This topic describes the process of automatic and manual keystore generation.
Automatic keystore generation
During bootstrap, if the repository detects a missing secret key keystore, it will dynamically
create a keystore containing a single metadata secret key. In order to do this, the repository
assumes the existence of a keystore metadata file containing information about the metadata key.

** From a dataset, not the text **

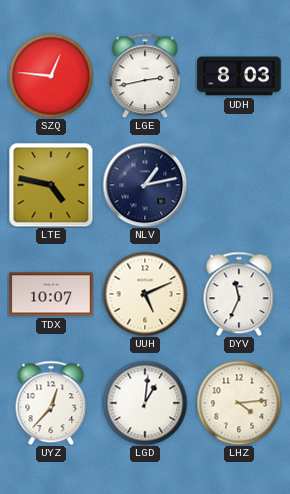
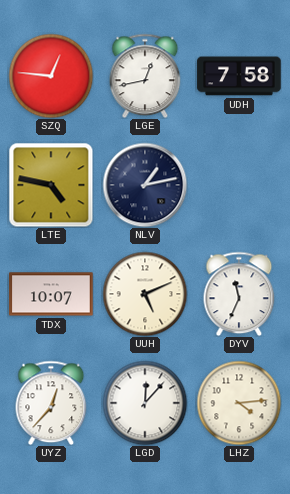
LGE: 2:43 -> 12:43
UDH: 8:03 -> 7:58
LGD: 1:01 -> 12:07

Specifically, it expects the following properties to be set:
The keyData can be generated by executing the class
org.alfresco.encryption.GenerateSecretKey as shown
below:
Property | Description |
---|---|
metadata.keyData | Specifies the key data used to generate the secret key. |
metadata.algorithm | Specifies the key algorithm used to generate the secret key. |
java -classpath "projects/3rd-party/lib/commons/commons-codec-1.4.jar:projects/core/build/dist/alfresco-core-4.0.a.jar" org.alfresco.encryption.GenerateSecretKey
Manual keystore generation
A new keystore can be generated using the Java keytool command as shown
below:
keytool -genseckey -alias metadata -keypass <metadata key password> -storepass <key store password> -keystore keystore -storetype JCEKS -keyalg DESede
Note: Make
sure the keystore is placed in the location specified by the property
encryption.keystore.location and that the passwords you have used in the
keytool commands are placed in the file specified by the property
encryption.keystore.keyMetaData.location.